Instinto de vida, perpetuación de la especie, lo que sea que está grabado a fuego en eso que ahora les ha dado por llamar código genético. Ya les vengo diciendo que cada vez creo más en Dios, sobre todo cuando escribe recto con renglones torcidos, porque supongo que es eso lo que está haciendo en Siria, Ucrania e, incluso, Cataluña. Instinto de vida, perpetuación de la especie y, así, a primera vista, parece que no hacemos otra cosa, por todos los medios, que intentar acabar con cualquier rastro de vida sobre el planeta a base de inventar conflictos a los que me resulta imposible encontrar otro fundamento que no sea la absoluta falta de inteligencia de aquellos que los provocan.

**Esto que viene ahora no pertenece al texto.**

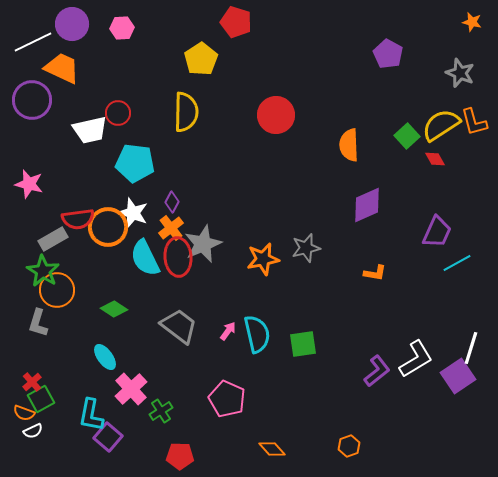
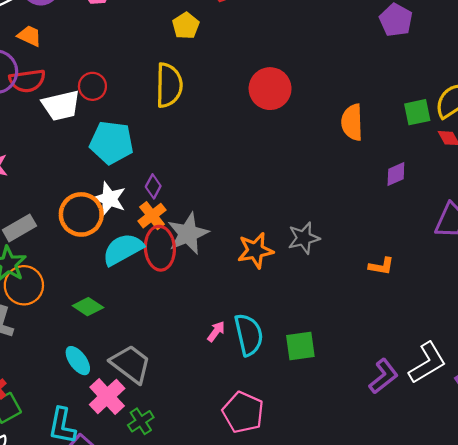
yellow pentagon: (201, 59) -> (186, 26), size x0.7
orange trapezoid: (62, 68) -> (30, 36), size x0.6
green square: (407, 136) -> (417, 112), turned 30
purple diamond: (367, 205) -> (396, 174), moved, size x0.6
red semicircle: (78, 219) -> (27, 81), moved
cyan semicircle: (145, 258) -> (123, 249), turned 87
gray trapezoid: (179, 326) -> (131, 364), moved
pink pentagon: (227, 399) -> (243, 412), moved

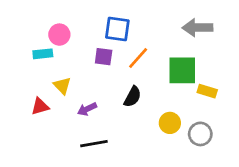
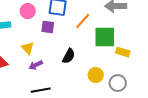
pink circle: (59, 35) -> (28, 11), moved
orange line: (138, 58) -> (83, 21), moved
yellow triangle: (62, 86) -> (28, 48), moved

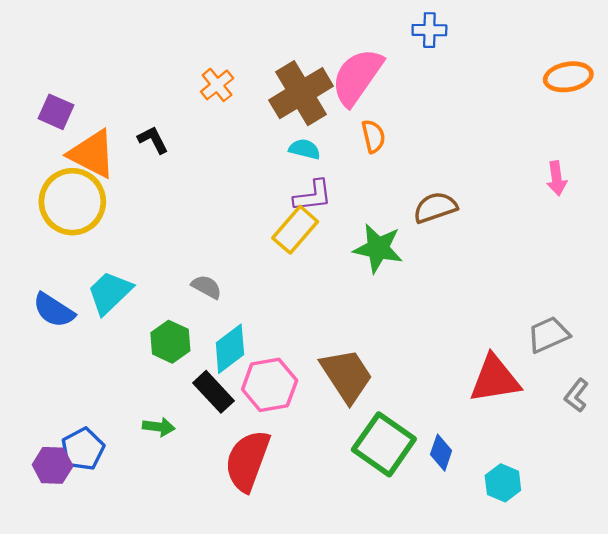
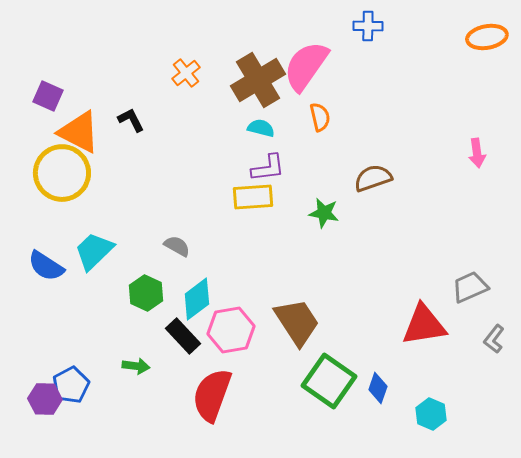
orange ellipse: (568, 77) -> (487, 37), moved
yellow rectangle: (295, 230) -> (253, 197), turned 45
green star: (378, 248) -> (324, 213), size x0.7

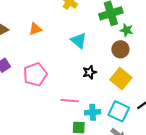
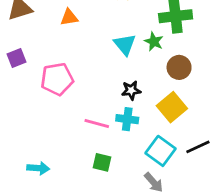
green star: (127, 30) -> (154, 42), moved
cyan cross: (93, 112) -> (127, 119), moved

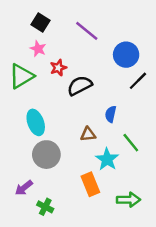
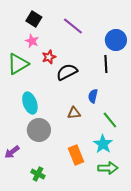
blue circle: (126, 55) -> (116, 40), moved
black line: (138, 81) -> (106, 64), moved, turned -48
cyan star: (107, 159) -> (103, 144), moved
purple arrow: (24, 188) -> (12, 152), moved

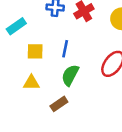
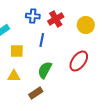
blue line: (65, 49) -> (42, 40), moved

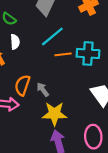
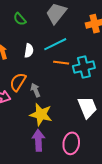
white semicircle: (15, 42) -> (29, 51), moved
cyan cross: (88, 53) -> (84, 67), turned -30

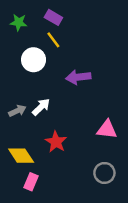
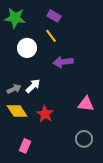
purple rectangle: (53, 17) -> (54, 16), moved
green star: (19, 22) -> (15, 18), size x1.5
yellow line: (53, 40) -> (51, 36), moved
yellow diamond: (21, 156) -> (17, 111), moved

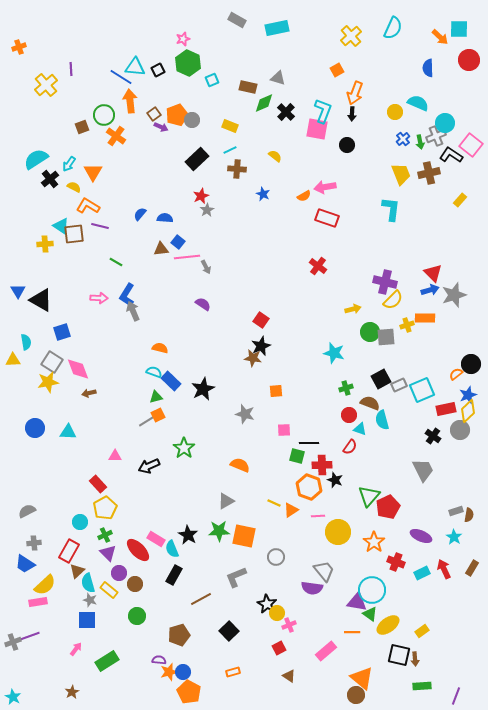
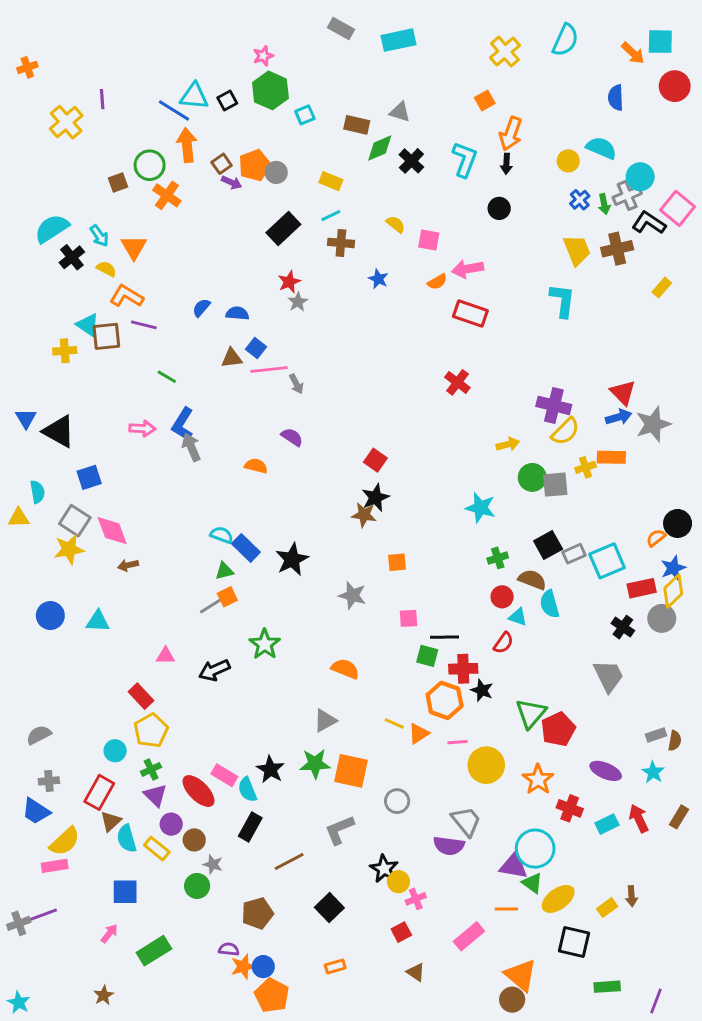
pink square: (317, 129) -> (429, 240), moved, size x0.7
cyan arrow: (69, 164) -> (99, 236), turned -70
orange semicircle: (160, 348) -> (256, 466), moved
gray star: (90, 600) -> (213, 864), moved
brown arrow: (415, 659) -> (632, 896), moved

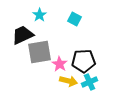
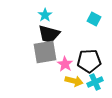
cyan square: (75, 19) -> (94, 19), moved
black trapezoid: (23, 35) -> (49, 34), moved, turned -140

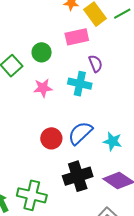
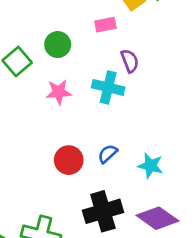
pink rectangle: (77, 37) -> (105, 25), size x0.7
blue semicircle: (80, 133) -> (108, 154), size x0.6

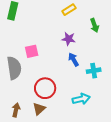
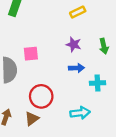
green arrow: (94, 25) -> (104, 46), moved
blue arrow: (74, 59) -> (77, 68), turned 112

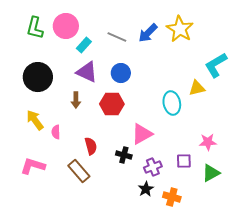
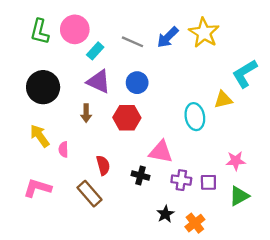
pink triangle: (142, 134) -> (161, 152), turned 40
purple cross: (153, 167) -> (181, 180), moved, turned 30
orange cross: (172, 197) -> (195, 223), turned 36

Falta de inteligencia, de formación, de sentido común, como quieran llamarlo. Empezando por nosotros mismos, continuando con nuestros allegados y terminando con el mundo en su totalidad. Matamos a nuestro padre y sudamos a raudales para desentrañar los enigmas que nos allanan el camino a la cama de nuestra madre. Al final no nos queda más remedio que sacarnos los ojos porque no podemos resistir la vista de lo que hemos creado. Todos somos Edipo y da igual que lo sepamos. No hay forma de escapar a la tragedia.
Y sin embargo, te quiero. ¡Te quiero tanto! ¿Por qué será?